Thomas Hüetlin - Berlin, 24. Juni 1922

  • Kaufen* bei

    Amazon
    Bücher.de
    Buch24.de

    * Werbe/Affiliate-Links


    Das Datum im Titel des Buches wird mit dem Untertitel "Der Rathenaumord und der Beginn des rechten Terrors in Deutschland" genauer erläutert.
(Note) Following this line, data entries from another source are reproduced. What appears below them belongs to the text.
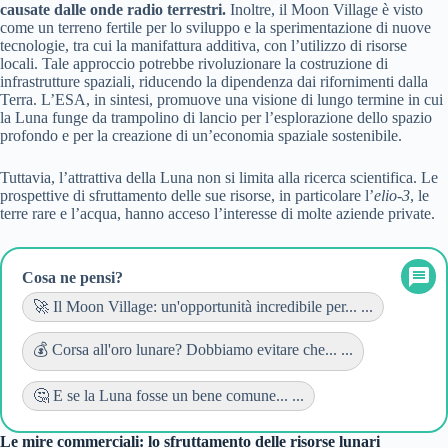
causate dalle onde radio terrestri.
Inoltre, il Moon Village è visto
come un terreno fertile per lo sviluppo e la sperimentazione di nuove
tecnologie, tra cui la manifattura additiva, con l’utilizzo di risorse
locali. Tale approccio potrebbe rivoluzionare la costruzione di
infrastrutture spaziali, riducendo la dipendenza dai rifornimenti dalla
Terra. L’ESA, in sintesi, promuove una visione di lungo termine in cui
la Luna funge da trampolino di lancio per l’esplorazione dello spazio
profondo e per la creazione di un’economia spaziale sostenibile.
Tuttavia, l’attrattiva della Luna non si limita alla ricerca scientifica. Le
prospettive di sfruttamento delle sue risorse, in particolare l’
elio-3
, le
terre rare e l’acqua, hanno acceso l’interesse di molte aziende private.
Cosa ne pensi?
🚀 Il Moon Village: un'opportunità incredibile per... ...
💰 Corsa all'oro lunare? Dobbiamo evitare che... ...
🤔 E se la Luna fosse un bene comune... ...
Le mire commerciali: lo sfruttamento delle risorse lunari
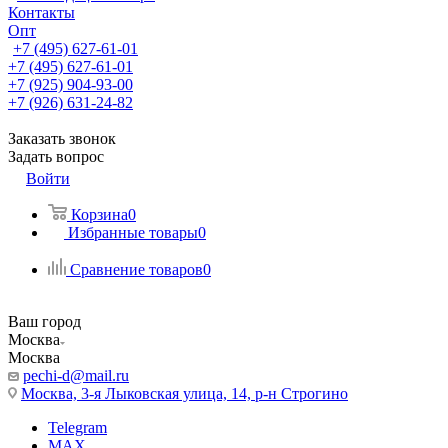
Контакты
Опт
+7 (495) 627-61-01
+7 (495) 627-61-01
+7 (925) 904-93-00
+7 (926) 631-24-82
Заказать звонок
Задать вопрос
Войти
Корзина
0
Избранные товары
0
Сравнение товаров
0
Ваш город
Москва
Москва
pechi-d@mail.ru
Москва, 3-я Лыковская улица, 14, р-н Строгино
Telegram
MAX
Der Journalist Thomas Hüetlin beleuchtet in seiner "Reportage" (Angabe bei Amazon, Zitat aus der taz) den Weg zum Attentat auf Walter Rathenau unter mehreren Blickwinkeln, unter anderem geht er auf die Entstehung rechter Geheimorganisationen in der Frühphase der Weimarer Republik ein, aber auch auf den Hintergrund Rathenaus, um zu verdeutlichen, warum gerade er ein bedeutendes Ziel war.


    Ich hatte mit diesem Buch echte Probleme. Das Thema ist interessant und der Autor hat teilweise gut recherchiert und liefert auch einige interessante Details, aber die Struktur und vor allem die Sprache haben mich durchgängig sehr gestört. Ich hatte immer wieder den Eindruck, dass der Autor kein reines Sachbuch verfassen, sondern seinem Text auch eine gewisse literarische Qualität verleihen wollte, was aus meiner Sicht leider ziemlich daneben gegangen ist - die vielen sehr kurzen Sätze, die stakkatoartig aneinandergereiht werden, sind einfach nicht gut lesbar. In vielen Kapiteln sind auch die Absätze sehr kurz, bestehen teilweise nur aus einem Satz, und darunter leider die Stringenz des Textes massiv. Hinzu kommt die häufig fehlende Distanz zum historischen Geschehen, die sich dann auch in mangelnder Ausgewogenheit zeigt, die aber erst auf den zweiten Blick auffällt: es ist ja in Ordnung, dass der Autor eine Meinung hat, diese dann aber in einem vermeintlich neutralen Text zu verstecken und an ausgewählten Stellen wieder durchblitzen zu lassen halte ich für hochproblematisch - historisch interessierte und vorinformierte LeserInnen werden dies bemerken, wer nach einer ersten Information zum Thema sucht wird hier eventuell auf eine falsche Fährte gesetzt.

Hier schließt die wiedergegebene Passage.